Résumé de l’épisode précédent: Par un matin gris dans une ancienne cité industrielle de l’est, Muller, un vieux flic buriné est appelé par son adjoint: le cadavre d’un homme nu gît dans la cave d’une maison jadis coquette, occupée par une femme entre deux âges, il semble avoir été tué d’une balle dans la tête.

…Muller déplia un mouchoir de batiste violine hérité d’un grand père légionnaire qui l’avait brodé d’un « mektoub » et d’un cœur transpercé d’un sabre. Il entreprit de se moucher consciencieusement et bruyamment, puis, ayant examiné d’un air satisfait le produit de sa vidange nasale, il replia soigneusement le linge et le remit dans sa poche. Il fit alors le tour du macchabée avant de s’accroupir dans un craquement d’os. Il passa un long moment à regarder le corps sous toutes les coutures, façon de parler puisqu’il était nu à l’exception des pieds vêtus de chaussettes élimées au talon. Muller ruminait et murmurait des phrases inintelligibles tout en palpant et retournant le défunt avec rudesse; son adjoint fit une grimace.
– Le légiste va râler patron.
– Ce con n’est même pas capable d’autopsier un pot-au-feuV!
– Le con il vous emmerde ! tonitrua une voix de baryton martin au fort accent méridional : le médecin légiste venait justement d’atterrir dans la cave, déplaçant avec difficulté ses cent-trente kilos. Vous me foutez encore le bordel Muller, bonne mère ! Le pot-au-feu c’est pour les boches de l’est, à nous autres c’est la bouillabaisse qu’on autopsie…
– Salut Pasqua. Muller se releva péniblement pour lui serrer la main.
– Salut Derrick. Alors qu’est-ce qu’il te dit ce mort?
– Il me dit qu’il était déjà mort avant qu’on lui farcisse le crâne de plomb.

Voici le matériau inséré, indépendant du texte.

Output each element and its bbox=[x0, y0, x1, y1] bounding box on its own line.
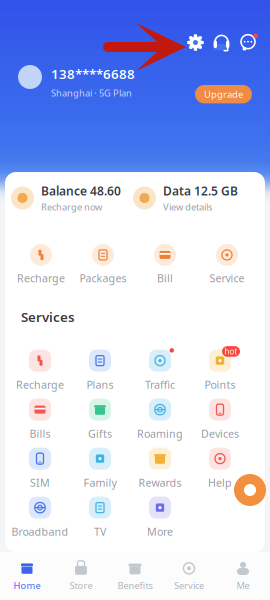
staticText: Family bbox=[84, 476, 116, 490]
staticText: Traffic bbox=[145, 378, 175, 392]
staticText: Bill bbox=[157, 271, 173, 285]
button[interactable]: Customer service bbox=[213, 34, 230, 51]
button[interactable]: More bbox=[130, 498, 190, 538]
button[interactable]: Traffic bbox=[130, 351, 190, 391]
staticText: Benefits bbox=[118, 579, 152, 592]
staticText: Plans bbox=[86, 378, 114, 392]
button[interactable]: Benefits bbox=[108, 553, 162, 599]
button[interactable]: Assistant bbox=[232, 472, 268, 508]
staticText: Devices bbox=[201, 427, 239, 441]
button[interactable]: Rewards bbox=[130, 449, 190, 489]
button[interactable]: Home bbox=[0, 553, 54, 599]
staticText: View details bbox=[163, 201, 212, 213]
staticText: Gifts bbox=[88, 427, 112, 441]
staticText: Broadband bbox=[12, 525, 68, 539]
staticText: hot bbox=[224, 346, 238, 357]
button[interactable]: Bills bbox=[10, 400, 70, 440]
button[interactable]: Me bbox=[216, 553, 270, 599]
button[interactable]: SIM bbox=[10, 449, 70, 489]
button[interactable]: Roaming bbox=[130, 400, 190, 440]
staticText: Recharge bbox=[16, 378, 64, 392]
staticText: Recharge now bbox=[41, 201, 102, 213]
staticText: Shanghai · 5G Plan bbox=[51, 87, 132, 99]
button[interactable]: Broadband bbox=[10, 498, 70, 538]
button[interactable]: Service bbox=[162, 553, 216, 599]
button[interactable]: Store bbox=[54, 553, 108, 599]
staticText: Bills bbox=[30, 427, 50, 441]
staticText: Service bbox=[210, 271, 244, 285]
staticText: 138****6688 bbox=[51, 65, 135, 83]
button[interactable]: Recharge bbox=[10, 351, 70, 391]
button[interactable]: Recharge bbox=[10, 245, 72, 284]
button[interactable]: Upgrade bbox=[195, 85, 252, 103]
staticText: Services bbox=[21, 308, 75, 326]
button[interactable]: Family bbox=[70, 449, 130, 489]
button[interactable]: Gifts bbox=[70, 400, 130, 440]
staticText: Data 12.5 GB bbox=[163, 183, 238, 199]
staticText: Roaming bbox=[137, 427, 183, 441]
staticText: Service bbox=[174, 579, 204, 592]
staticText: TV bbox=[94, 525, 106, 539]
staticText: Recharge bbox=[17, 271, 65, 285]
staticText: Points bbox=[204, 378, 236, 392]
button[interactable]: Help bbox=[190, 449, 250, 489]
staticText: Store bbox=[70, 579, 92, 592]
staticText: More bbox=[147, 525, 173, 539]
staticText: SIM bbox=[30, 476, 50, 490]
button[interactable]: Packages bbox=[72, 245, 134, 284]
button[interactable]: Messages bbox=[239, 34, 257, 51]
button[interactable]: Devices bbox=[190, 400, 250, 440]
staticText: Help bbox=[208, 476, 232, 490]
staticText: Home bbox=[14, 579, 40, 592]
button[interactable]: hot bbox=[190, 351, 250, 391]
button[interactable]: Plans bbox=[70, 351, 130, 391]
button[interactable]: TV bbox=[70, 498, 130, 538]
button[interactable]: Balance 48.60 bbox=[11, 181, 131, 215]
staticText: Rewards bbox=[138, 476, 182, 490]
button[interactable]: Data 12.5 GB bbox=[133, 181, 253, 215]
staticText: Me bbox=[236, 579, 250, 592]
button[interactable]: Settings bbox=[187, 34, 204, 51]
button[interactable]: Bill bbox=[134, 245, 196, 284]
staticText: Balance 48.60 bbox=[41, 183, 121, 199]
staticText: Packages bbox=[80, 271, 126, 285]
staticText: Upgrade bbox=[204, 88, 243, 100]
button[interactable]: Service bbox=[196, 245, 258, 284]
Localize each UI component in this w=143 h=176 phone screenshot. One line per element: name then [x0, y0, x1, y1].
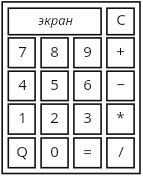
button[interactable]: Clear — [106, 7, 135, 35]
button[interactable]: 6 — [73, 70, 102, 101]
staticText: − — [116, 74, 125, 94]
staticText: C — [116, 9, 126, 29]
button[interactable]: 5 — [40, 70, 69, 101]
staticText: 6 — [83, 74, 92, 94]
staticText: / — [118, 141, 124, 161]
staticText: 9 — [83, 41, 92, 61]
button[interactable]: 9 — [73, 37, 102, 68]
staticText: 4 — [18, 74, 27, 94]
button[interactable]: / — [106, 137, 135, 168]
button[interactable]: 2 — [40, 103, 69, 135]
staticText: экран — [38, 11, 73, 29]
staticText: 0 — [50, 141, 59, 161]
button[interactable]: 7 — [8, 37, 36, 68]
staticText: + — [116, 41, 125, 61]
button[interactable]: Q — [8, 137, 36, 168]
staticText: 3 — [83, 107, 92, 127]
staticText: * — [116, 107, 125, 127]
staticText: = — [83, 141, 92, 161]
staticText: 2 — [50, 107, 59, 127]
staticText: Q — [16, 141, 28, 161]
button[interactable]: 1 — [8, 103, 36, 135]
button[interactable]: Display — [8, 7, 102, 35]
button[interactable]: 3 — [73, 103, 102, 135]
staticText: 5 — [50, 74, 59, 94]
button[interactable]: 0 — [40, 137, 69, 168]
button[interactable]: − — [106, 70, 135, 101]
button[interactable]: * — [106, 103, 135, 135]
staticText: 8 — [50, 41, 59, 61]
button[interactable]: + — [106, 37, 135, 68]
button[interactable]: = — [73, 137, 102, 168]
staticText: 1 — [18, 107, 27, 127]
button[interactable]: 4 — [8, 70, 36, 101]
button[interactable]: 8 — [40, 37, 69, 68]
staticText: 7 — [18, 41, 27, 61]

Manifestation monstre des sidérurgistes en colère d’Arcelor Mittal, cette semaine à Metz : 50 travailleurs et 60 CRS. Deux trois fiers à bras ont bien essayé de « forcer » le passage, juste pour dire que, hein le patronat n’arrête pas la rage ouvrière, une ou deux petites grenades lacrymogènes ont vite calmé leurs vaines ardeurs. Bref ça ne mobilise pas les foules, l’annonce, attendue, de la fermeture des hauts-fourneaux lundi n’a pas provoqué de débordements, hélas. L’anarchie ça n’est pas pour tout de suite, et puis il y a longtemps que du coté de la CGT on a oublié ces temps glorieux ! Le gouvernement a soixante jours pour trouver un repreneur, comme le dit un syndicaliste FO (chacun son tour, unité syndicale oblige) monsieur Broccolis : c’est un marché de dupes, délai trop court et que faire d’une filière liquide s’il n’y a pas la garantie en aval d’écouler l’acier en question ? Imaginez une usine de pâtes et personne derrière pour faire la pastasciutta ! (Avec parmesan) …Thibault le dandy de la CGT parle de contrôle public pour ne pas dire « nationalisation », les souvenirs de 81 à 95 ne sont pas glorieux. Le comique troupier Poutou quant à lui, parle carrément de réquisition. Il semble qu’une grande partie des bénéfices du groupe soient passés directement dans la poche du patron, le siège étant à Luxembourg, rien d’anormal, c’est le pays idéal pour le blanchiment et la défiscalisation. L’Etat français, au bord de la ruine va-t-il acheter les Patural pour un euro symbolique et les donner aux travailleurs afin qu’ils créent une SCOP et, que, grâce à leurs primes de licenciement ils remettent les hauts fourneaux en marche? Avec ULCOS en prime ? On peut rêver mais qui a encore envie de se décarcasser pour de l’acier ?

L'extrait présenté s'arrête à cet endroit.